Theme 1: The CoP: establishing a community of informed and enabled VCFSE staff
The CoP brought a community dimension to CAGH that was widely held to have added value, with seven CoP sessions held over the 18-month delivery period. VCFSE staff who attended CoP sessions reported many intangible benefits. These included fostering a sense of group identity among community members who shared common interests in finding out ways to address gambling harms. That the gambling harms domain was emergent and politically contentious appeared to be relevant as the CoP facilitated a sense, among some VCFSE staff, that they were part of a movement for change:
The CoP sessions . . . it feels like you’re part of a movement to change things. (Project report 11)
Community members said they were inspired by other projects and that it was both interesting and helpful to learn about what others were doing. For those VCFSE staff who experienced implementation challenges at a project level, moreover, it was reassuring to share these among community members during CoP sessions. This was important because, with so few organisations addressing gambling harms locally, it could be isolating and lonely for new entrant organisations:
It kind of relaxes everyone . . . It’s very reassuring . . . to hear that the same successes are there [and] the same barriers are there. (VPS4)

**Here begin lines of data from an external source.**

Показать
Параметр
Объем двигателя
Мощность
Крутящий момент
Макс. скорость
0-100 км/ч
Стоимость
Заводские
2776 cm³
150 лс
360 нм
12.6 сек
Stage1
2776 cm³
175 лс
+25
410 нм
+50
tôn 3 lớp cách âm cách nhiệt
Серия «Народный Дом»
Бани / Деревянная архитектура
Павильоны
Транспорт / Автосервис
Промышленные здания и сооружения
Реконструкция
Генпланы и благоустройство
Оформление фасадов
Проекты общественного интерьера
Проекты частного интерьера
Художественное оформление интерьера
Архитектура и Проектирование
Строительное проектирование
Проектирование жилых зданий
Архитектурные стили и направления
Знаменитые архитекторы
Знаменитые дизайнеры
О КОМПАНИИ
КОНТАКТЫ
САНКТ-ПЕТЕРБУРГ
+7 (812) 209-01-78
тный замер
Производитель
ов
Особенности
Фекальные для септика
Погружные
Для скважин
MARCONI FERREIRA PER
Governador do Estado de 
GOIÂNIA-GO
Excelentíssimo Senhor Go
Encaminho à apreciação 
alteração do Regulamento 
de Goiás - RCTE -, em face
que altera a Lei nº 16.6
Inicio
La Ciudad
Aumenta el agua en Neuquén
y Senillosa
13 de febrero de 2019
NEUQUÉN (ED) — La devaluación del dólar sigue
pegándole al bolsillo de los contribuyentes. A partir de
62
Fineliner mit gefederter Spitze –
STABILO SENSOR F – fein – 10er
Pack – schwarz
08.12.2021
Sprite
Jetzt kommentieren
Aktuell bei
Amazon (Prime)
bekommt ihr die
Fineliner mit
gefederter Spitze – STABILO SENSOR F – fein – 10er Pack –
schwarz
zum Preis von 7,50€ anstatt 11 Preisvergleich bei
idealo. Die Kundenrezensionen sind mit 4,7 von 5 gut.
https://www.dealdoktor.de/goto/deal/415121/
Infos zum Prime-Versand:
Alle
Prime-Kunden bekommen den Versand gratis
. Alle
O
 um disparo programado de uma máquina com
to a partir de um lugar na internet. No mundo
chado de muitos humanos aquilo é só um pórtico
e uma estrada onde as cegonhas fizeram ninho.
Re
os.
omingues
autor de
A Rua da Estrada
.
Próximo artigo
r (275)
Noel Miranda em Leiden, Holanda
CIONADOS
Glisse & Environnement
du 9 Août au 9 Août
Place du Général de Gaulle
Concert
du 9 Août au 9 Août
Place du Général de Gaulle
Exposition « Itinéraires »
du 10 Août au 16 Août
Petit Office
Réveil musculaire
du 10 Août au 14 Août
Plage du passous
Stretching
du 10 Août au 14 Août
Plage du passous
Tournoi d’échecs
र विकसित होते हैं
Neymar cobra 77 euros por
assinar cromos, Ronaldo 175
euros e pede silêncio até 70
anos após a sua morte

A more tangible benefit of the CoP was its impact on the awareness and understanding of gambling harms among VCFSE staff, many of whom were new to the domain. A needs assessment document, which combined statistical data with LE perspectives, was produced by commissioner-facilitators and discussed among the community, with some VCFSE projects referencing findings in project resources. The community also decided to invite people with LE to discuss their experiences of gambling harms and advise on how to talk about these and the people who suffer them. Issues with the labels of the ‘problem gambler’ and ‘responsible gambler’ were discussed. A VCFSE staff member welcomed these LE-led discussions on gambling harms narratives because they had been nervous entering the domain:
That’s something that I was very nervous about. When I first started . . . I was quite cautious of not wanting to offend people and getting it right. And there’s such a conflict in terms of what the right words are. (VPS8)
The VCFSE staff member adapted their language, based on what was discussed in CoP sessions:
Across all of my work, I would say, ‘gambling harms’ in every context. So ‘affected by gambling harm, either through addiction or as an affected other’: that’s how I would phrase it. (VPS8)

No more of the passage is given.